→ Action item: Within the entries below, every line containing "Artois" is to be copied.

→ Available data:
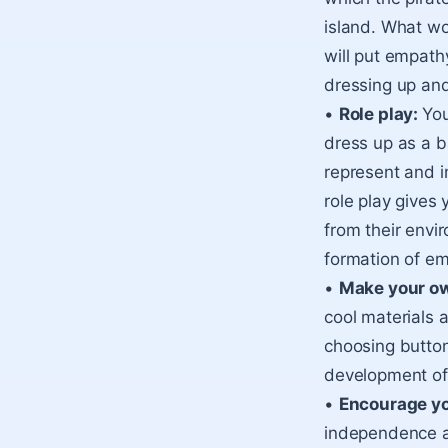
island. What wo
will put empathy
dressing up and
•
Role play:
You
dress up as a b
represent and i
role play gives 
from their envir
formation of e
•
Make your o
cool materials 
choosing buttons
development of 
•
Encourage yo
independence an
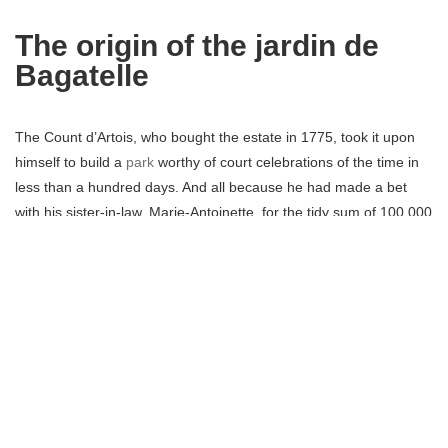
The origin of the jardin de
Bagatelle
The Count d’Artois, who bought the estate in 1775, took it upon
himself to build a
park
worthy of court celebrations of the time in
less than a hundred days. And all because he had made a bet
with his sister-in-law, Marie-Antoinette, for the tidy sum of 100,000
pounds.
French architect Bélanger drew the site plans in a single night,
and over nine hundred tradesmen worked to see it through. The
Bagatelle castle and grounds were completed November 26th,
1777, after sixty-four days of labour. It earned the nickname the
“Folie d’Artois” (madness of Artois), because of the price of
construction and furniture which came to around three million
pounds.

→ Written solution:
The Count d’Artois, who bought the estate in 1775, took it upon
“Folie d’Artois” (madness of Artois), because of the price of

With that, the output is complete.